For every line below, output the text exactly and leave out images.

[Data entries]
::::::::::
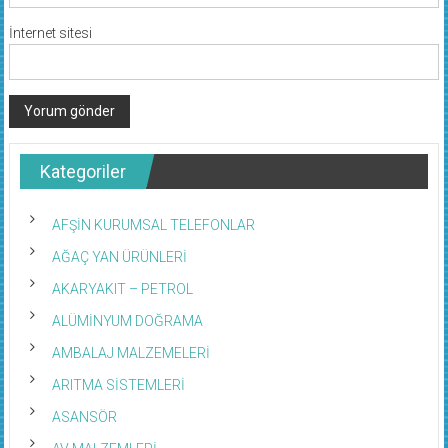
İnternet sitesi
Kategoriler
AFŞİN KURUMSAL TELEFONLAR
AĞAÇ YAN ÜRÜNLERİ
AKARYAKIT – PETROL
ALÜMİNYUM DOĞRAMA
AMBALAJ MALZEMELERİ
ARITMA SİSTEMLERİ
ASANSÖR
AV MALZEMLERİ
::::::::::
→ **Expected output**:
İnternet sitesi
Kategoriler
AFŞİN KURUMSAL TELEFONLAR
AĞAÇ YAN ÜRÜNLERİ
AKARYAKIT – PETROL
ALÜMİNYUM DOĞRAMA
AMBALAJ MALZEMELERİ
ARITMA SİSTEMLERİ
ASANSÖR
AV MALZEMLERİ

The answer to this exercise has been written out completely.